Research Papers: Fundamental Issues and Canonical Flows

Lift-Off Behavior of Micro and Nanoparticles in Contact With a Flat Surface

[+] Author and Article Information
Julio L. Rivera

Department of Mechanical Engineering–Engineering Mechanics,
Michigan Technological University,
Houghton 49931, MI
e-mail: jlrivera@mtu.edu

John W. Sutherland

Division of Environmental and Ecological Engineering,
Purdue University,
West Lafayette 47907, Indiana
e-mail: jwsuther@purdue.edu

Jeffrey S. Allen

Department of Mechanical Engineering–Engineering Mechanics,
Michigan Technological University,
Houghton 49931, MI
e-mail: jstallen@mtu.edu

1Corresponding author.

Contributed by the Fluids Engineering Division of ASME for publication in the Journal of Fluids Engineering. Manuscript received July 23, 2012; final manuscript received May 12, 2013; published online August 7, 2013. Assoc. Editor: Prashanta Dutta.
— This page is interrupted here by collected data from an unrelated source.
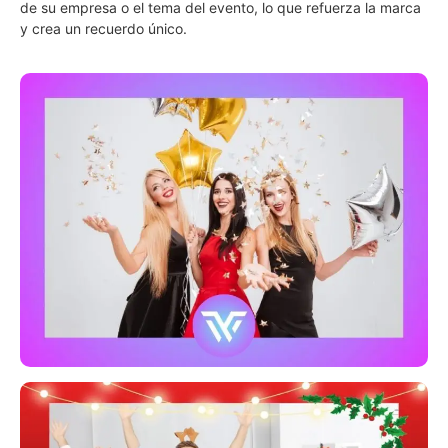
de su empresa o el tema del evento, lo que refuerza la marca
y crea un recuerdo único.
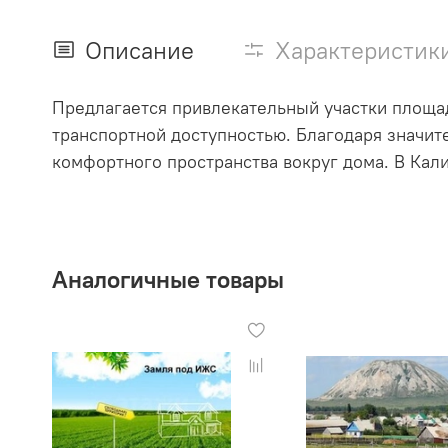
Описание
Характеристик
Предлагается привлекательный участки площадь
транспортной доступностью. Благодаря значи
комфортного пространства вокруг дома. В Кал
Аналогичные товары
J. Fluids Eng 135(10), 101205 (Aug 07, 2013) (6 pages) Paper No: FE-12-1341; doi: 10.1115/1.4024563 History: Received July 23, 2012; Revised May 12, 2013

The suspension of small particles from flat surfaces is recognized as a source of pollution and a potential hazard to exposed humans. The interaction of air flow over a particle in contact with a flat surface was studied. Parameters that affect the air flow-particle-surface interaction were taken into consideration and conditions that would lead to particle lift-off were identified. The results showed that particles 100 nm in size will lift-off from the surface for separation distances greater than 20 nm. A mapping strategy is proposed that could be used to minimize the suspension of small particles if the particle size and separation distances are known.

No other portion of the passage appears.